Não vejo que o presidente tenha mudado em termos de conteúdo. Ele já vem dizendo desde o princípio que o objetivo é salvaguardar vidas e empregos. Ele tem uma atenção muito grande aos mais vulneráveis, aos trabalhadores informais, cujo sustento está em jogo, mas em nenhum momento ele descuidou do aspecto da saúde. Mas, ao falar dos mais vulneráveis, do tema do desemprego, ao dar ênfase a isso quando ninguém mais estava falando, creio que ele foi interpretado como se estivesse menos preocupado com o aspecto da saúde, o que não é verdade.
O senhor já disse que a OMS tem um papel importante, mas não é um foro supranacional e cada país tem o direito de formular suas próprias políticas públicas. O direito de defender o não confinamento integral se encaixa nisso, por exemplo?
Exato. Acho importante que as pessoas tenham isso presente, que a OMS é formada pelos seus países membros, e que as recomendações do seu secretariado, chefiado pelo diretor-geral (Tedros Adhanom Ghebreyesus), embora certamente relevantes, não são mandatórias. Nem acho que o próprio diretor-geral as apresente como sendo mandatórias, não pretende dizer aos países exatamente como devem ser as medidas de cada um. Seria impossível um órgão ter a capacidade de determinar as medidas para 200 países diferentes.
Há outros países com essa mesma avaliação, de que não é necessário o confinamento integral, e sim o isolamento vertical, de pessoas idosas e outras que pertencem a grupos de risco?
De fato, estamos tentando acompanhar as medidas tomadas pelos diferentes países, e não parece haver um enfoque único. Os enfoques de cada país também estão mudando diariamente, evoluindo de diferentes maneiras. Todos reconhecem a seriedade do desafio.
O presidente Jair Bolsonaro tem sido criticado em todo o mundo por causa de seu posicionamento ante a pandemia de coronavírus. Isso faz lembrar a época das queimadas na Amazônia. O senhor vê algum movimento para para desgastar a imagem do Brasil, como acusou anteriormente?
Acho que existe, certamente, uma má-vontade contra nosso governo por parte de certas correntes nos meios de comunicação principalmente na Europa, que se recusam a entender o que o Brasil hoje representa, um país profundamente democrático, onde o povo retomou seu papel como centro da vida política, um país onde se aliam os valores conservadores e os valores liberais, o patriotismo, a soberania.

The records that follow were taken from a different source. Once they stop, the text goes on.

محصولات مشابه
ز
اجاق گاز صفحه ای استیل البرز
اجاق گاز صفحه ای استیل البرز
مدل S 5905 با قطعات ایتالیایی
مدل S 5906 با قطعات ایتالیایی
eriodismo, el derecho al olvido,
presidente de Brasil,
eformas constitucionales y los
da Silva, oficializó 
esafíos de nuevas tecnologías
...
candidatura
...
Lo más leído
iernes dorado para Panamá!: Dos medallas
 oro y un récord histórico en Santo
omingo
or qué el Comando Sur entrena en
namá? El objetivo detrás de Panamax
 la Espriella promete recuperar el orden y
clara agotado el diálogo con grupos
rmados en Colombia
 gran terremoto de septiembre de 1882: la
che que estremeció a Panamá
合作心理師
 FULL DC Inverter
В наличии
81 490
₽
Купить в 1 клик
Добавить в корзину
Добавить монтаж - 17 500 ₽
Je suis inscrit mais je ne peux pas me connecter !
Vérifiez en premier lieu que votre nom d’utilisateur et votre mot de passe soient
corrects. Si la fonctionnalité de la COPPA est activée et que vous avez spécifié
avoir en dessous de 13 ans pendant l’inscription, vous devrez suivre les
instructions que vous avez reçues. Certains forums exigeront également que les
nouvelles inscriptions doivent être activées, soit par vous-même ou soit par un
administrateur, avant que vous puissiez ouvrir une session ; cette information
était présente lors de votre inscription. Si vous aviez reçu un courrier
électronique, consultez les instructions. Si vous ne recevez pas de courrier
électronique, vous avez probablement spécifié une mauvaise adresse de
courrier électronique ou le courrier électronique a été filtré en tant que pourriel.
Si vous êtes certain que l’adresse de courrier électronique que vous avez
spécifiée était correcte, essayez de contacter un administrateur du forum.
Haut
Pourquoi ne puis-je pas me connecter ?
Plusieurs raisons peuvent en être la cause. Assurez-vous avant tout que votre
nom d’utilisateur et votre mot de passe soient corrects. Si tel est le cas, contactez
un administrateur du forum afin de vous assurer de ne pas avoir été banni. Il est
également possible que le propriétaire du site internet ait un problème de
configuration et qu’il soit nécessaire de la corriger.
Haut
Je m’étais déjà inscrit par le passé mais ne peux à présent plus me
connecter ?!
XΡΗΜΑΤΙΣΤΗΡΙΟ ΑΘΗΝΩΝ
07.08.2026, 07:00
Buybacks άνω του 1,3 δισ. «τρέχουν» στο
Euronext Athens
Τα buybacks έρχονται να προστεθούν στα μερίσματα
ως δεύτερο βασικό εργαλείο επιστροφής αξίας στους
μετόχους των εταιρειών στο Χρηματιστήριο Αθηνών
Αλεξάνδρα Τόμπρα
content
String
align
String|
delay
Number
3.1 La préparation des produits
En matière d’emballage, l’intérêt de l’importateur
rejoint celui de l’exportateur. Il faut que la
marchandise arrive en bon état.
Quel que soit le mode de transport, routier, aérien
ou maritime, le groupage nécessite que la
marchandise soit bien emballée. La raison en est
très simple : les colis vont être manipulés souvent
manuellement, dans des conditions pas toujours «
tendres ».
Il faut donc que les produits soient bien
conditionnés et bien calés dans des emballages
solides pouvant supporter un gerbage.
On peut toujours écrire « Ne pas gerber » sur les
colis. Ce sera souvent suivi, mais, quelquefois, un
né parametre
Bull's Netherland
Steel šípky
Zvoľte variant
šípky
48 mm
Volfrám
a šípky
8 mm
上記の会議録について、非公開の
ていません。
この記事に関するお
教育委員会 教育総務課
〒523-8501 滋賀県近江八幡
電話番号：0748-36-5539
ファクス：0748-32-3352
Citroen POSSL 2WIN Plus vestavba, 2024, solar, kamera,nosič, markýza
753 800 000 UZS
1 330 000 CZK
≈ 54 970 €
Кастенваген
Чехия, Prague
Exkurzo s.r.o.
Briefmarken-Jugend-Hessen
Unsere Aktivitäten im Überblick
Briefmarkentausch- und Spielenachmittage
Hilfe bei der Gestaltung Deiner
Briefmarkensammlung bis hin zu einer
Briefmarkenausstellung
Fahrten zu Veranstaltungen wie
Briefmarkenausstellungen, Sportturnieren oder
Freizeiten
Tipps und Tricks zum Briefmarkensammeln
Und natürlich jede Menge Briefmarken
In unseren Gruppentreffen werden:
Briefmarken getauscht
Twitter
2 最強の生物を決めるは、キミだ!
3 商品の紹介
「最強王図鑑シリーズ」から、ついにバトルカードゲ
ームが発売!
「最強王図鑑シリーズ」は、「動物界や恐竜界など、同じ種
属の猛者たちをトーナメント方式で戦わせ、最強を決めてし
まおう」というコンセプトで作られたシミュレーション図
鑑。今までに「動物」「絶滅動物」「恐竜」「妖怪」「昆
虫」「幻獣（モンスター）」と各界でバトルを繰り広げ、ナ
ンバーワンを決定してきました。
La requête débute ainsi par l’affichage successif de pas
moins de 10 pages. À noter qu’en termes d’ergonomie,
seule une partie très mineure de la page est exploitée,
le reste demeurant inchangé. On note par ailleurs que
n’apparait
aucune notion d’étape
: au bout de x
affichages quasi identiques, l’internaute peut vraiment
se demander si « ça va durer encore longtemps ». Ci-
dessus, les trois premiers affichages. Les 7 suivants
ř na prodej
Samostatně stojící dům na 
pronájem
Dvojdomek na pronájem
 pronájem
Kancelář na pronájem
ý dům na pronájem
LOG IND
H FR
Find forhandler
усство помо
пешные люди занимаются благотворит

São correntes que só conseguem pensar por rótulos, por estereótipos, que não fazem nenhum esforço por compreender a atual sociedade brasileira. Isso ficou muito claro na questão da Amazônia. Hoje se vê isso também, não existe um esforço para entender quais são os desafios que o coronavírus coloca para o Brasil e qual é a resposta do governo. Antes de entender, já estão rotulando e difamando.
O senhor vem conversando com ministros de outros países para tentar corrigir possíveis erros de comunicação e melhorar a imagem do Brasil?
Sim, tenho conversado, procurando apresentar qual é a realidade do Brasil, procurando incentivar outros ministros a formarem uma imagem mais profunda e sofisticada do Brasil e do nosso governo, a deixarem de lado os rótulos e estereótipos. Por exemplo, o rótulo de “autoritário” que às vezes a mídia internacional nos aplica. Procuro mostrar que o Brasil de hoje é exatamente o contrário de “autoritário”, é um país onde a democracia nunca foi tão vibrante. Acho que as pessoas entendem quando se livram dos rótulos e começam a pensar. Temos nos aproximado de muitos países quando eles passam a nos entender, temos descoberto afinidades que as pessoas afeitas aos estereótipos não poderiam imaginar – hoje estamos mais próximos do que jamais estivemos de países importantíssimos como o Japão, a Índia, os países do Golfo, queremos construir uma parceria sem precedentes também com a África, para dar alguns exemplos.